What is required
Where an entry holds an image, skip the image but reproduce the rest word for word.

Supplied material
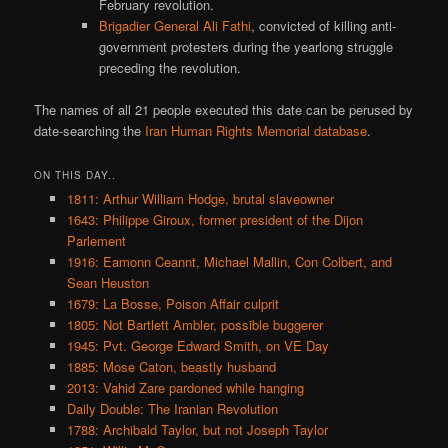
February revolution.
Brigadier General Ali Fathi
, convicted of killing anti-
government protesters during the yearlong struggle
preceding the revolution.
The names of all 21 people executed this date can be perused by
date-searching the
Iran Human Rights Memorial database
.
ON THIS DAY..
1811: Arthur William Hodge, brutal slaveowner
1643: Philippe Giroux, former president of the Dijon
Parlement
1916: Eamonn Ceannt, Michael Mallin, Con Colbert, and
Sean Heuston
1679: La Bosse, Poison Affair culprit
1805: Not Bartlett Ambler, possible buggerer
1945: Pvt. George Edward Smith, on VE Day
1885: Mose Caton, beastly husband
2013: Vahid Zare pardoned while hanging
Daily Double: The Iranian Revolution
1788: Archibald Taylor, but not Joseph Taylor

Exercise result
February revolution.
Brigadier General Ali Fathi
, convicted of killing anti-
government protesters during the yearlong struggle
preceding the revolution.
The names of all 21 people executed this date can be perused by
date-searching the
Iran Human Rights Memorial database
.
ON THIS DAY..
1811: Arthur William Hodge, brutal slaveowner
1643: Philippe Giroux, former president of the Dijon
Parlement
1916: Eamonn Ceannt, Michael Mallin, Con Colbert, and
Sean Heuston
1679: La Bosse, Poison Affair culprit
1805: Not Bartlett Ambler, possible buggerer
1945: Pvt. George Edward Smith, on VE Day
1885: Mose Caton, beastly husband
2013: Vahid Zare pardoned while hanging
Daily Double: The Iranian Revolution
1788: Archibald Taylor, but not Joseph Taylor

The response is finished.